**DATA TO EXAMINE:**
■ ■ ■
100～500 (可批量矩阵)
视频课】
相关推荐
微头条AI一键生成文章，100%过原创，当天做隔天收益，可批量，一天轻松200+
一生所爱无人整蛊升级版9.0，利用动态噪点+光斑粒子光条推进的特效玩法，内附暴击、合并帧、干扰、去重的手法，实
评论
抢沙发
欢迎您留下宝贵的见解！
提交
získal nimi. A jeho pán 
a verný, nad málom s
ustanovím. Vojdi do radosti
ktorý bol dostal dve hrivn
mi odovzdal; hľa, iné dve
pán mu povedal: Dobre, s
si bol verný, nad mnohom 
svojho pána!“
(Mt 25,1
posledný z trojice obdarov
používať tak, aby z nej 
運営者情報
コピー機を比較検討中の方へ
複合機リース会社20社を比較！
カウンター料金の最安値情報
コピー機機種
■ ■ ■
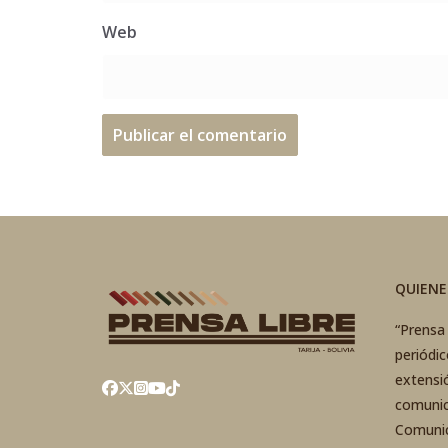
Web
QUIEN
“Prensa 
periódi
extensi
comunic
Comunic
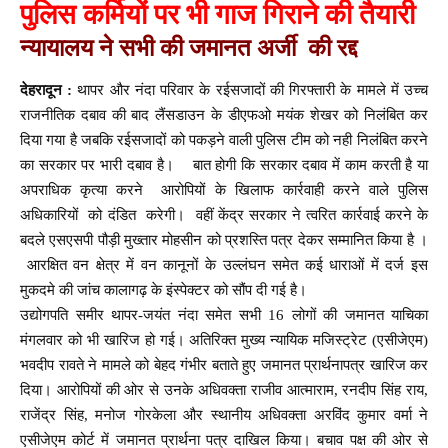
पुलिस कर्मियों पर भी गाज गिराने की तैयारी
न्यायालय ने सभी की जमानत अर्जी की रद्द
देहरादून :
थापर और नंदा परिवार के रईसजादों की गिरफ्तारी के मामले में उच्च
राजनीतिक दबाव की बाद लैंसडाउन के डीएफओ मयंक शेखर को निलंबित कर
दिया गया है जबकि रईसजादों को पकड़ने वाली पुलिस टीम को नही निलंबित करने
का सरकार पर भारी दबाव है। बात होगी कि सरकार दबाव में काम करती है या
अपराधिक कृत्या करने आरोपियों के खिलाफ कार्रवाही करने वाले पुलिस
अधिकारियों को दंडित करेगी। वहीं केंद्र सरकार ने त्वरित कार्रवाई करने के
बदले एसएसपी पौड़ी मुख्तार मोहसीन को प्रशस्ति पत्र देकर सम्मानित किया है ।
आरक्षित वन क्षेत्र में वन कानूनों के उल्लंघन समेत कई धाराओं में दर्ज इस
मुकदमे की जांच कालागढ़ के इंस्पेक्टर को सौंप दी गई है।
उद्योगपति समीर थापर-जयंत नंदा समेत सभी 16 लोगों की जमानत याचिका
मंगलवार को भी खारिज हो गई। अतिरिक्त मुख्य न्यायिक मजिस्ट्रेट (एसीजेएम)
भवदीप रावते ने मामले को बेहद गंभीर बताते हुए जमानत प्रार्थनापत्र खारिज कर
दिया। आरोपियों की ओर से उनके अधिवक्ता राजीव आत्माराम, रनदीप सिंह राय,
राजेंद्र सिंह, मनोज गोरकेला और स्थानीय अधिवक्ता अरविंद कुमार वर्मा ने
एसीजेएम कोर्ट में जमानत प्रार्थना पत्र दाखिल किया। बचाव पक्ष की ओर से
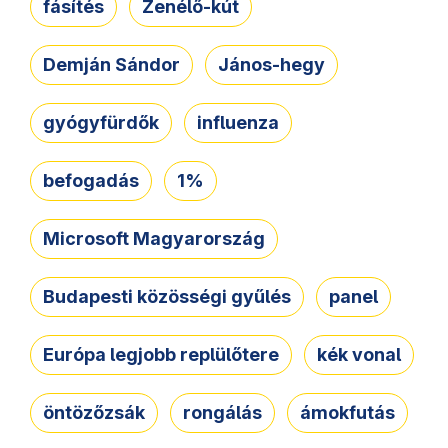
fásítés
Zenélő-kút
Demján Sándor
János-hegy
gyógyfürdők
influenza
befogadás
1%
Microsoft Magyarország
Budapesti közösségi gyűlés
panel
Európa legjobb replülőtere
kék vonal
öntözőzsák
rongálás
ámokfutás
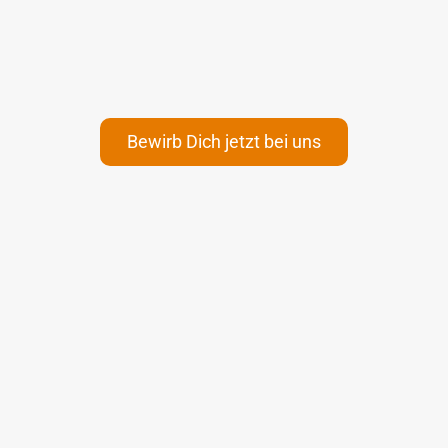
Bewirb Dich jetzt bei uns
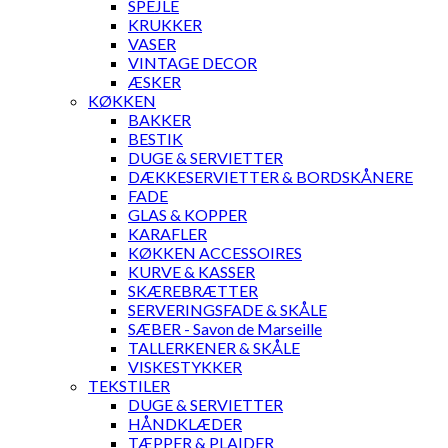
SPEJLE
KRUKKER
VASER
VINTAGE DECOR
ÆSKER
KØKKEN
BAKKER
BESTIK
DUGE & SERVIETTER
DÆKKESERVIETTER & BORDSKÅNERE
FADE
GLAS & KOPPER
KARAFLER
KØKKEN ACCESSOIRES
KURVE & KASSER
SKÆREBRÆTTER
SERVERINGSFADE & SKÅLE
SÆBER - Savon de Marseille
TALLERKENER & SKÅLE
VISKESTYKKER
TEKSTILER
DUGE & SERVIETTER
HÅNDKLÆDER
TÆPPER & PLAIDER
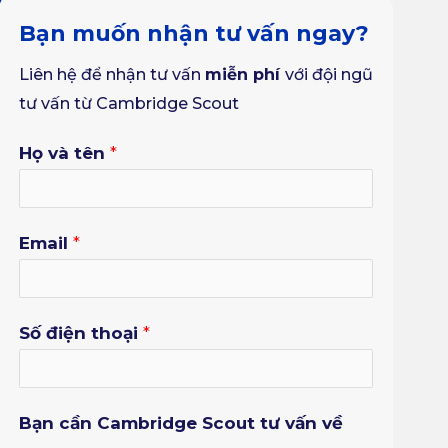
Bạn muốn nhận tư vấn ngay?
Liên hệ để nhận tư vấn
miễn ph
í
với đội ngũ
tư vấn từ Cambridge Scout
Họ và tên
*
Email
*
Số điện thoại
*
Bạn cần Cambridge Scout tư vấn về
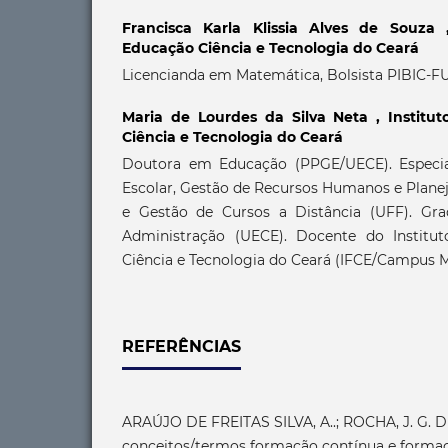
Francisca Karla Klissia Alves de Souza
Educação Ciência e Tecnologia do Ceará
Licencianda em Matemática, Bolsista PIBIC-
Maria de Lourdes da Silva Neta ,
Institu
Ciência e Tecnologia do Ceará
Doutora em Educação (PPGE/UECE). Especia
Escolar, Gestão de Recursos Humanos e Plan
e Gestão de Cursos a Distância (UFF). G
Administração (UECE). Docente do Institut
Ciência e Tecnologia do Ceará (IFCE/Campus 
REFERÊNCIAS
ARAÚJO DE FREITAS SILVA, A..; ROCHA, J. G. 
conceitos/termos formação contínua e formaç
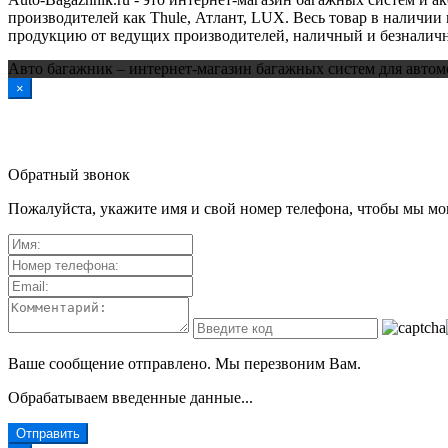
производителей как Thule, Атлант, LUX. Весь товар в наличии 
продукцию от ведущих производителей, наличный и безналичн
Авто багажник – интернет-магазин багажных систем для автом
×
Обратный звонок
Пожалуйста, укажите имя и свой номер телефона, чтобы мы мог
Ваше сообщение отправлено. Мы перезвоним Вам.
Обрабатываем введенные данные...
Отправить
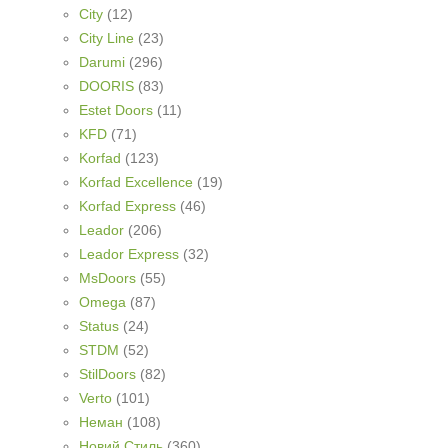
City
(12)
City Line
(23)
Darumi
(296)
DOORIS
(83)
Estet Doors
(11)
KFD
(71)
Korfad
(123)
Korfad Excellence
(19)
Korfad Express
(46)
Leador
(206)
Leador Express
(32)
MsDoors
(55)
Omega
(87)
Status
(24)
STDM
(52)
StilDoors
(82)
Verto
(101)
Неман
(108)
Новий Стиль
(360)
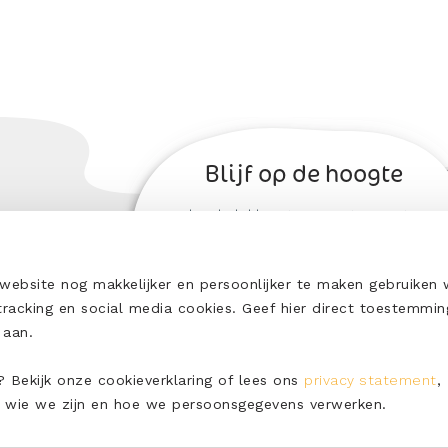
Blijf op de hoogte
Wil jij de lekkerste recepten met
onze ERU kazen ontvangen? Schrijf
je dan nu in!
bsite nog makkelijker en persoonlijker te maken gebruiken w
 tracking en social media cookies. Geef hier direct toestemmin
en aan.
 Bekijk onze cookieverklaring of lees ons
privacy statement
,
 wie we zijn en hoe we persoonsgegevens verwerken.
■ ■ ■
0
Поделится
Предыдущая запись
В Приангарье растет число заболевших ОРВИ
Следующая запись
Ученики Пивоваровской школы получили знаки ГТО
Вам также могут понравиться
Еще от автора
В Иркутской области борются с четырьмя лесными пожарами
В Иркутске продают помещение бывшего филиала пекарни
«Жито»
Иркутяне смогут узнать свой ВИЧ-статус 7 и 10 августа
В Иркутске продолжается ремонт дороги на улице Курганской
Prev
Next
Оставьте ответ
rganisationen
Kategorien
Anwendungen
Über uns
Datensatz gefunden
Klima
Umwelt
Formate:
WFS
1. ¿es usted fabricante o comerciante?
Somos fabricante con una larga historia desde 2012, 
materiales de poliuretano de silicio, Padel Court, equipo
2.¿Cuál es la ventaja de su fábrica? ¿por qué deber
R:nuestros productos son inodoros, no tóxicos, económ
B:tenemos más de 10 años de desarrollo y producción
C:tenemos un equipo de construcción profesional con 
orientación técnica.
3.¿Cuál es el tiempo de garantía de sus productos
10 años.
■ ■ ■
**TASK REQUIREMENTS:** Give again, word for word, every line of the listing above from the one with "100～500 (可批量矩阵)" to the one with "posledný z trojice obdarov", both inclusive, and nothing beyond them.

**EXERCISE ANSWER:**
100～500 (可批量矩阵)
视频课】
相关推荐
微头条AI一键生成文章，100%过原创，当天做隔天收益，可批量，一天轻松200+
一生所爱无人整蛊升级版9.0，利用动态噪点+光斑粒子光条推进的特效玩法，内附暴击、合并帧、干扰、去重的手法，实
评论
抢沙发
欢迎您留下宝贵的见解！
提交
získal nimi. A jeho pán 
a verný, nad málom s
ustanovím. Vojdi do radosti
ktorý bol dostal dve hrivn
mi odovzdal; hľa, iné dve
pán mu povedal: Dobre, s
si bol verný, nad mnohom 
svojho pána!“
(Mt 25,1
posledný z trojice obdarov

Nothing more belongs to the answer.